Pemerintah Provinsi (Pemprov) Kalimantan Selatan (Kalsel) melalui Tenaga Ahli Gubernur, Nurul Fajar Desira, secara resmi menyampaikan hasil evaluasi kinerja kabupaten/kota dalam pelaksanaan Aksi Konvergensi Percepatan Penurunan Stunting (KP2S) tahun 2024. Evaluasi ini mengacu pada data Survei Status Gizi Indonesia (SSGI) yang dirilis oleh pemerintah pusat.
Hasil menunjukkan bahwa rata-rata prevalensi stunting di Kalimantan Selatan saat ini berada di angka 22,9 persen, masih lebih tinggi dibandingkan rata-rata nasional yang berada di angka 19,8 persen.

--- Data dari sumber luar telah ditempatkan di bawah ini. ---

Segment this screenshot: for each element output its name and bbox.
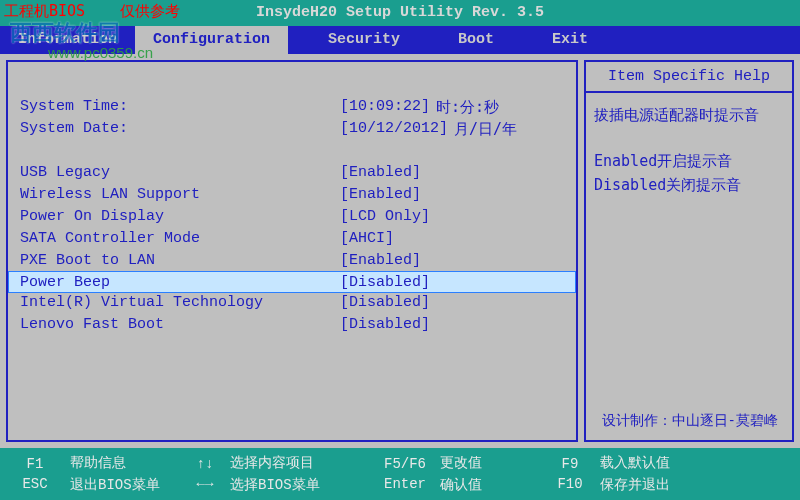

“Ini menjadi alarm bagi kita semua. Rata-rata prevalensi stunting di Kalsel masih di atas nasional. Artinya, kita harus memperkuat kerja kolaboratif, bukan hanya untuk menurunkan angka, tetapi menyelamatkan generasi masa depan,” tegas Nurul Fajar Desira di Banjarbaru, Senin (20/10/2025).
Meski demikian, daerah yang telah berada di bawah rata-rata nasional, antara lain Hulu Sungai Selatan (HSS) 19,8 persen, Hulu Sungai Tengah (HST) 19,6 persen, Barito Kuala 16,5 persen, Balangan 16,0 persen, Banjarbaru 15,4 persen dan Tapin 13,2 persen.
“Tapin luar biasa, tiga tahun berturut-turut berada di bawah target nasional 14 persen. Ini menunjukkan bahwa konsistensi dan komitmen daerah sangat berpengaruh pada hasil,” lanjut Fajar.
Fajar juga menekankan pentingnya peran pimpinan daerah, terutama Wakil Bupati atau Wakil Wali Kota, sebagai ujung tombak konvergensi program penanganan stunting.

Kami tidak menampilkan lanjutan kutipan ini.